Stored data
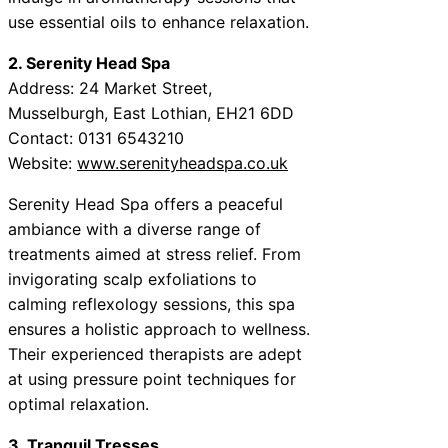
use essential oils to enhance relaxation.
2. Serenity Head Spa
Address: 24 Market Street,
Musselburgh, East Lothian, EH21 6DD
Contact: 0131 6543210
Website:
www.serenityheadspa.co.uk
Serenity Head Spa offers a peaceful
ambiance with a diverse range of
treatments aimed at stress relief. From
invigorating scalp exfoliations to
calming reflexology sessions, this spa
ensures a holistic approach to wellness.
Their experienced therapists are adept
at using pressure point techniques for
optimal relaxation.
3. Tranquil Tresses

How to complete this task:
An unchanged copy of the data, images excluded, is all that should be given.

Written reply:
use essential oils to enhance relaxation.
2. Serenity Head Spa
Address: 24 Market Street,
Musselburgh, East Lothian, EH21 6DD
Contact: 0131 6543210
Website:
www.serenityheadspa.co.uk
Serenity Head Spa offers a peaceful
ambiance with a diverse range of
treatments aimed at stress relief. From
invigorating scalp exfoliations to
calming reflexology sessions, this spa
ensures a holistic approach to wellness.
Their experienced therapists are adept
at using pressure point techniques for
optimal relaxation.
3. Tranquil Tresses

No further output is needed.